● Data for this task:
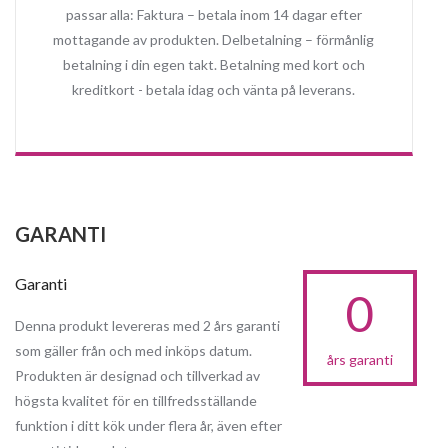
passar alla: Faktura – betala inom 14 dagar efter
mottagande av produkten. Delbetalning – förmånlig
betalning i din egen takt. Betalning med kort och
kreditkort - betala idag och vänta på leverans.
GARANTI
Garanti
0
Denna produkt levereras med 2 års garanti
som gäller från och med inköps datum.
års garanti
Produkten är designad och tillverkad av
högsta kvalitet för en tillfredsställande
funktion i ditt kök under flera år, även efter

--

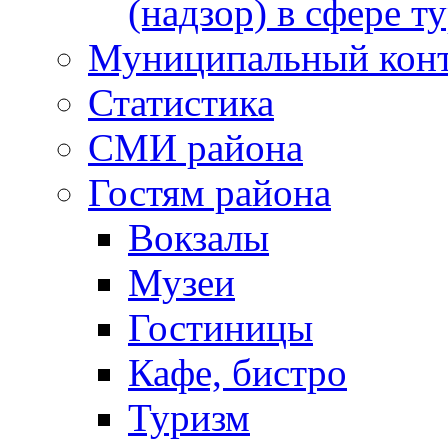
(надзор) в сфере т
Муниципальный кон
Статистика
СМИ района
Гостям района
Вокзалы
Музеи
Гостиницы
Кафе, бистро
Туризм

--

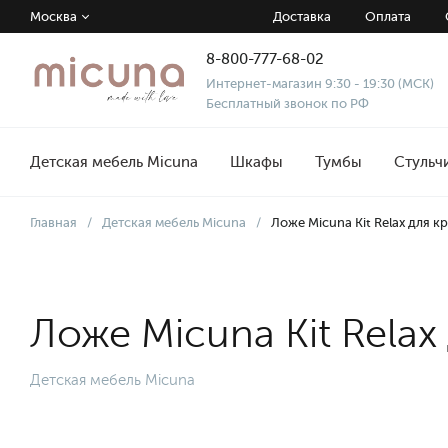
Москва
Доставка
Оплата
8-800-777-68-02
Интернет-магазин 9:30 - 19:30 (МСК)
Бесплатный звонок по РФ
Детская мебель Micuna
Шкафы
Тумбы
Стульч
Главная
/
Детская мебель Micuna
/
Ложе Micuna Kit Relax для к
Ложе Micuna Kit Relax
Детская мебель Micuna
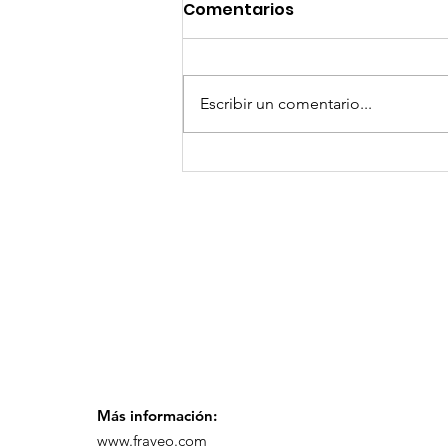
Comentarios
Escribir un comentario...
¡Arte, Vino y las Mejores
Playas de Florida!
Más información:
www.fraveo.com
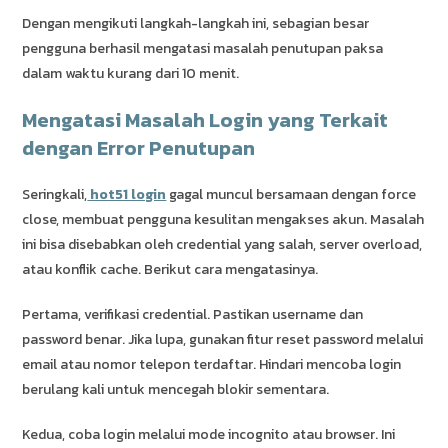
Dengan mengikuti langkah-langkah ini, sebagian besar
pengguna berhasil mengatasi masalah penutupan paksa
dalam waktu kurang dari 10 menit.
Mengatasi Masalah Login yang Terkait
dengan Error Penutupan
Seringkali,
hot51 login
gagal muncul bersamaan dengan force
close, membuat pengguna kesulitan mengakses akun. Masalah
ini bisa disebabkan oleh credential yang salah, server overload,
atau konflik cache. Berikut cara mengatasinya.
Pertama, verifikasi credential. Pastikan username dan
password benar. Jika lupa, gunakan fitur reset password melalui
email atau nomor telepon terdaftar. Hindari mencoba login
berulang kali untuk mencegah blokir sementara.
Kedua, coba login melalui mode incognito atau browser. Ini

● The problem: Everything from the line containing "passar alla: Faktura" through the line containing "funktion i ditt" in the material above should be retyped exactly, both ends included, and nothing more.

● Result for this task:
passar alla: Faktura – betala inom 14 dagar efter
mottagande av produkten. Delbetalning – förmånlig
betalning i din egen takt. Betalning med kort och
kreditkort - betala idag och vänta på leverans.
GARANTI
Garanti
0
Denna produkt levereras med 2 års garanti
som gäller från och med inköps datum.
års garanti
Produkten är designad och tillverkad av
högsta kvalitet för en tillfredsställande
funktion i ditt kök under flera år, även efter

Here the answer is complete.